The purpose of this paper was to examine the performance of three statistics for assessing goodness-of-fit for Rasch model: R1, R2, and M2. Simulations were conducted to compare the performance in the accuracy under correct model specification, the accuracy and power to reject a 2-Pl model under model misspecification, and the power to reject a 3-Pl model under correct model specification. The authors also provided two empirical examples to depict comparions among fit indices using the LSAT 7 and the Chilean Mathematical Proficiency data. It was concluded that the three statistics perform better than a chi-square test does when the sample size is small, and that M2 outperforms in the accuracy and power under correct model specification or misspecification than the others.

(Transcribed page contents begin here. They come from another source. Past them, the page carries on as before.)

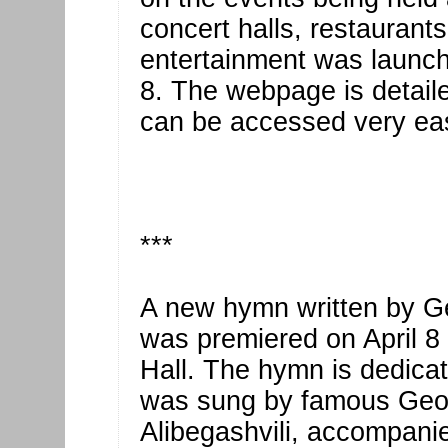
concert halls, restaurant
entertainment was launche
8. The webpage is detaile
can be accessed very eas
***
A new hymn written by Ge
was premiered on April 8 
Hall. The hymn is dedica
was sung by famous Geor
Alibegashvili, accompani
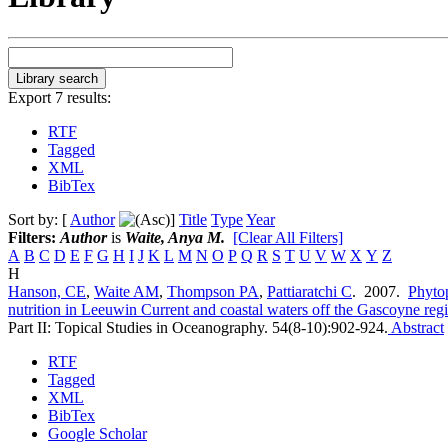
Export 7 results:
RTF
Tagged
XML
BibTex
Sort by: [
Author
]
Title
Type
Year
Filters:
Author
is
Waite, Anya M.
[Clear All Filters]
A
B
C
D
E
F
G
H
I
J
K
L
M
N
O
P
Q
R
S
T
U
V
W
X
Y
Z
H
Hanson, CE
,
Waite AM
,
Thompson PA
,
Pattiaratchi C
. 2007.
Phyto
nutrition in Leeuwin Current and coastal waters off the Gascoyne reg
Part II: Topical Studies in Oceanography. 54(8-10):902-924.
Abstract
RTF
Tagged
XML
BibTex
Google Scholar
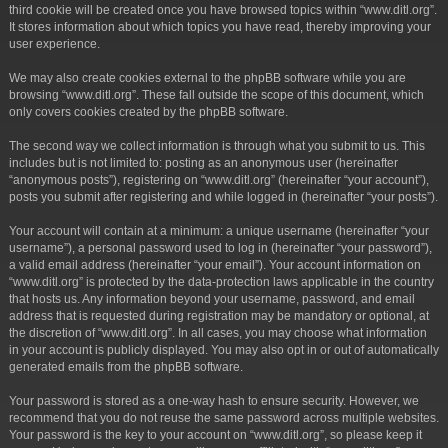
third cookie will be created once you have browsed topics within “www.ditl.org”.
It stores information about which topics you have read, thereby improving your
user experience.
We may also create cookies external to the phpBB software while you are
browsing “www.ditl.org”. These fall outside the scope of this document, which
only covers cookies created by the phpBB software.
The second way we collect information is through what you submit to us. This
includes but is not limited to: posting as an anonymous user (hereinafter
“anonymous posts”), registering on “www.ditl.org” (hereinafter “your account”),
posts you submit after registering and while logged in (hereinafter “your posts”).
Your account will contain at a minimum: a unique username (hereinafter “your
username”), a personal password used to log in (hereinafter “your password”),
a valid email address (hereinafter “your email”). Your account information on
“www.ditl.org” is protected by the data-protection laws applicable in the country
that hosts us. Any information beyond your username, password, and email
address that is requested during registration may be mandatory or optional, at
the discretion of “www.ditl.org”. In all cases, you may choose what information
in your account is publicly displayed. You may also opt in or out of automatically
generated emails from the phpBB software.
Your password is stored as a one-way hash to ensure security. However, we
recommend that you do not reuse the same password across multiple websites.
Your password is the key to your account on “www.ditl.org”, so please keep it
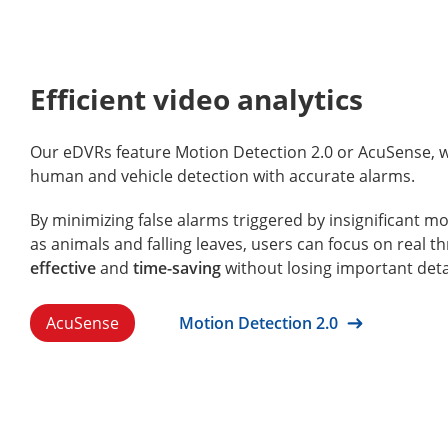
Efficient video analytics
Our eDVRs feature Motion Detection 2.0 or AcuSense, 
human and vehicle detection with accurate alarms.
By minimizing false alarms triggered by insignificant m
as animals and falling leaves, users can focus on real thr
effective
and
time-saving
without losing important deta
AcuSense
Motion Detection 2.0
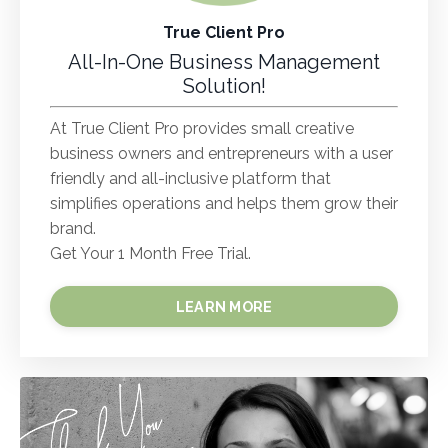
True Client Pro
All-In-One Business Management
Solution!
At True Client Pro provides small creative
business owners and entrepreneurs with a user
friendly and all-inclusive platform that
simplifies operations and helps them grow their
brand.
Get Your 1 Month Free Trial.
LEARN MORE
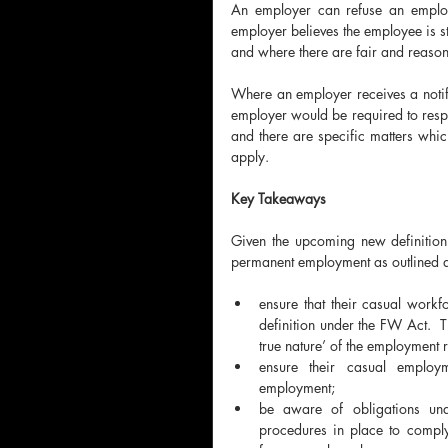
An employer can refuse an employe
employer believes the employee is sti
and where there are fair and reasona
Where an employer receives a notif
employer would be required to respon
and there are specific matters which
apply.
Key Takeaways
Given the upcoming new definitio
permanent employment as outlined 
ensure that their casual workf
definition under the FW Act.  T
true nature’ of the employment r
ensure their casual employm
employment; 
be aware of obligations un
procedures in place to comply 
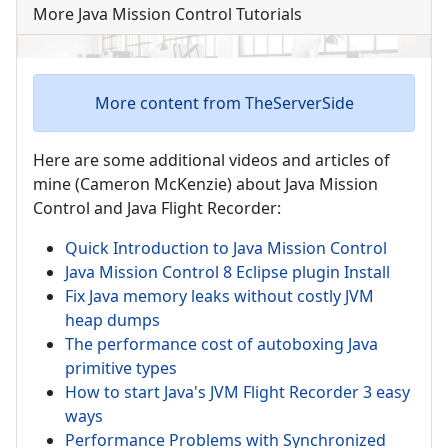
More Java Mission Control Tutorials
More content from TheServerSide
Here are some additional videos and articles of
mine (Cameron McKenzie) about Java Mission
Control and Java Flight Recorder:
Quick Introduction to Java Mission Control
Java Mission Control 8 Eclipse plugin Install
Fix Java memory leaks without costly JVM
heap dumps
The performance cost of autoboxing Java
primitive types
How to start Java's JVM Flight Recorder 3 easy
ways
Performance Problems with Synchronized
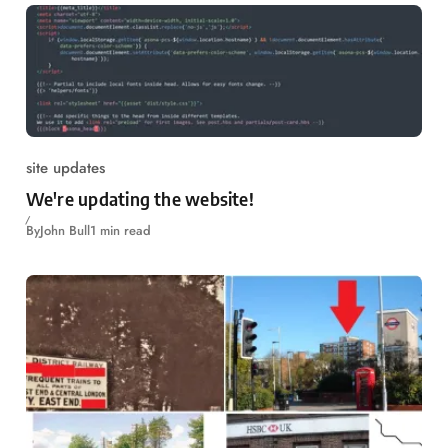
site updates
We're updating the website!
By
John Bull
1 min read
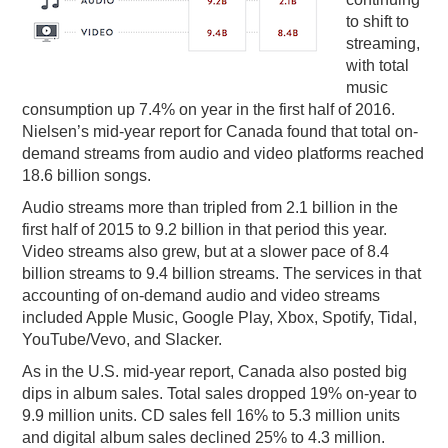
to shift to
PODCASTING
streaming,
with total
music
consumption up 7.4% on year in the first half of 2016.
Nielsen’s mid-year report for Canada found that total on-
demand streams from audio and video platforms reached
18.6 billion songs.
Audio streams more than tripled from 2.1 billion in the
first half of 2015 to 9.2 billion in that period this year.
Video streams also grew, but at a slower pace of 8.4
billion streams to 9.4 billion streams. The services in that
accounting of on-demand audio and video streams
included Apple Music, Google Play, Xbox, Spotify, Tidal,
YouTube/Vevo, and Slacker.
As in the U.S. mid-year report, Canada also posted big
dips in album sales. Total sales dropped 19% on-year to
9.9 million units. CD sales fell 16% to 5.3 million units
and digital album sales declined 25% to 4.3 million.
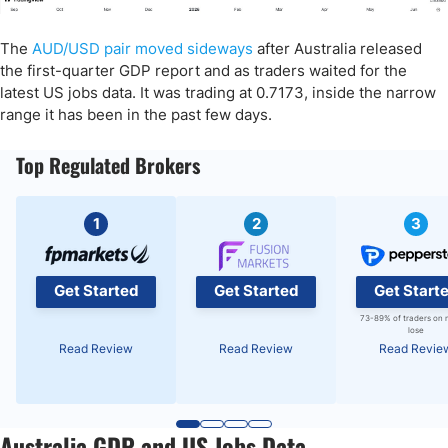
The
AUD/USD pair moved sideways
after Australia released
the first-quarter GDP report and as traders waited for the
latest US jobs data. It was trading at 0.7173, inside the narrow
range it has been in the past few days.
Top Regulated Brokers
1
2
3
Get Started
Get Started
Get Start
73-89% of traders on 
lose
Read Review
Read Review
Read Revie
Australia GDP and US Jobs Data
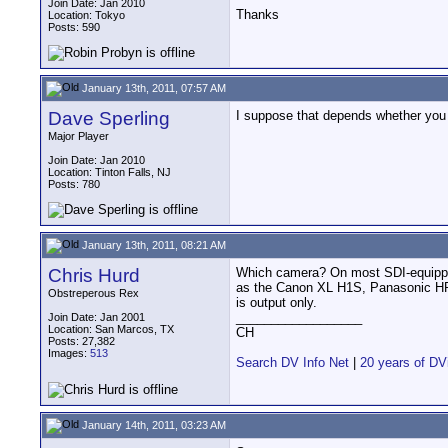
Join Date: Jan 2010
Thanks
Location: Tokyo
Posts: 590
January 13th, 2011, 07:57 AM
Dave Sperling
I suppose that depends whether you 
Major Player
Join Date: Jan 2010
Location: Tinton Falls, NJ
Posts: 780
January 13th, 2011, 08:21 AM
Chris Hurd
Which camera? On most SDI-equipp
as the Canon XL H1S, Panasonic HPX
Obstreperous Rex
is output only.
__________________
Join Date: Jan 2001
Location: San Marcos, TX
CH
Posts: 27,382
Images:
513
Search DV Info Net
|
20 years of DV
January 14th, 2011, 03:23 AM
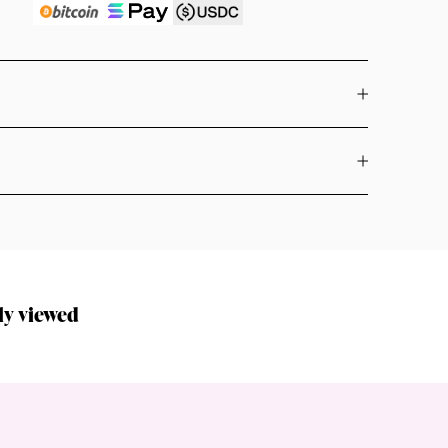
ly viewed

However, findings from empirical data supported the use of chi-square tests, not the three statistics, although authors argued the data are sparse.
Comments:
1) In section 5.3, it was stated that “the proposed asymptotic procedure approximates fairly well the empirical rejection rates of R1, R2, and M2, but not of R1*.” However, values of R1* in table 3 and table 4 were close to the ones of R1 even though they were not as high as the values yielded by M2 method. I am curious why the authors made such statement.
2) Most goodness-of-fit (e.g., RMSEA) provides a cut-off value for a good/bad model, but information regarding how badly or well the model fits the data has not been well-documented in the literature. If a fit indice can tell users the deviance between a tested model and a good model, it will be appreciated, particularly when no alternative models are available in research. This might be a good topic for future studies.